そんな彼女たちにとって「住みやすい街・住宅」とはどんな住まいだろうか? シングルマザーを支援するNPO法人Wink理事の新川氏に伺った。

「まず第一に、子育て支援に厚い自治体を探すのが必須です。次に、送り迎えや仕事場への移動の負担を減らすため、保育園や学校が近くにあること、そして駅からのアクセスがいいことなども重要ですね。もしご実家の支援が得られるのであれば、ご実家を遠慮なく頼るのも手だと思います」

家賃を抑えるという意味では、公営住宅(都営住宅や県営住宅)を利用するのもいい。公営住宅の場合、ひとり親世帯は入居にあたり優先権が与えられる。ただ、それでも競争率が高く、なかなか当選しないという課題もある。さらに、自力で住まいを探して賃貸契約を結びたくても、問題が生じる場合がある。

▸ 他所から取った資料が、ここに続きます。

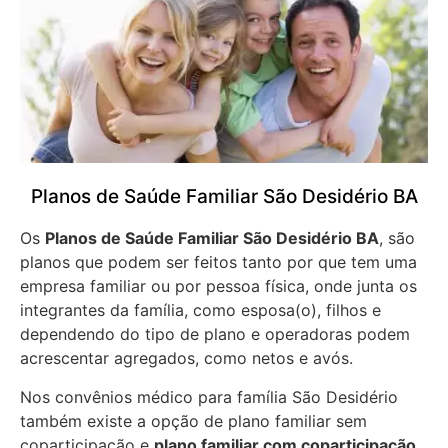
Planos de Saúde Familiar São Desidério BA
Os
Planos de Saúde Familiar São Desidério BA
, são
planos que podem ser feitos tanto por que tem uma
empresa familiar ou por pessoa física, onde junta os
integrantes da família, como esposa(o), filhos e
dependendo do tipo de plano e operadoras podem
acrescentar agregados, como netos e avós.
Nos convênios médico para família São Desidério
também existe a opção de plano familiar sem
coparticipação e
plano familiar com coparticipação
,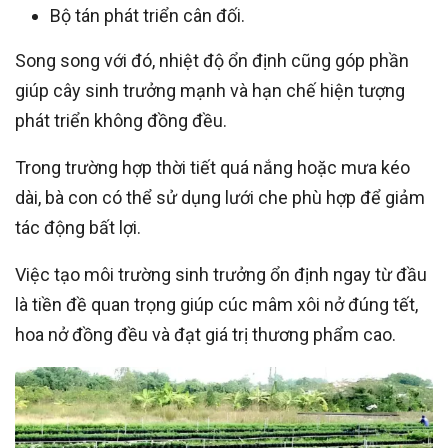
Bộ tán phát triển cân đối.
Song song với đó, nhiệt độ ổn định cũng góp phần
giúp cây sinh trưởng mạnh và hạn chế hiện tượng
phát triển không đồng đều.
Trong trường hợp thời tiết quá nắng hoặc mưa kéo
dài, bà con có thể sử dụng lưới che phù hợp để giảm
tác động bất lợi.
Việc tạo môi trường sinh trưởng ổn định ngay từ đầu
là tiền đề quan trọng giúp cúc mâm xôi nở đúng tết,
hoa nở đồng đều và đạt giá trị thương phẩm cao.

「職に就いていたとしても、シングルマザーというだけで保証人を2名以上つけるようにと言われる場合があります。また、離婚当初、ワンルームや1LDKといったコンパクトな部屋で生活をスタートしたくても、小さな子どもがいるというだけで断られる物件もあります。単身向けの物件の場合は仕方ないかもしれませんが、ひとり親世帯向けの物件数がもっと増えるといいですね」

シングルマザーの住まい探しは、一筋縄ではいかないようだ。ほかにも、最近ではシングルマザーを対象にしたシェアハウスも増えてきた。しかし新川氏は、

「シングルマザーだけのシェアハウスは、あまりお奨めできません。過去に当法人でも運営したことがありますが、同じシングルマザー同士助け合えると思っていたら、意外と足の引っ張りあいになる場合が多かったんです。逆に、さまざまな世代や境遇の人がいる混在型のシェアハウスのほうが、うまくいくかもしれません。いずれにせよ、助けてもらおうという考えでシェアハウスを選ぶと失敗します。シェアハウスこそ、自立した人間同士じゃないとうまくやっていけない生活空間だと思います」

と教えてくれた。

最後に新川氏にこの問題の解決策を聞いてみると「シングルマザー向けの物件情報の充実」と回答をいただいた。シングルマザー支援に理解ある大家さんの格安物件情報などが集まる仕組みがあれば、住まい探しの時間的・精神的負担がぐっと軽減されそうだ。彼女たちの生活を外からサポートするような制度・仕組みづくりが急がれる。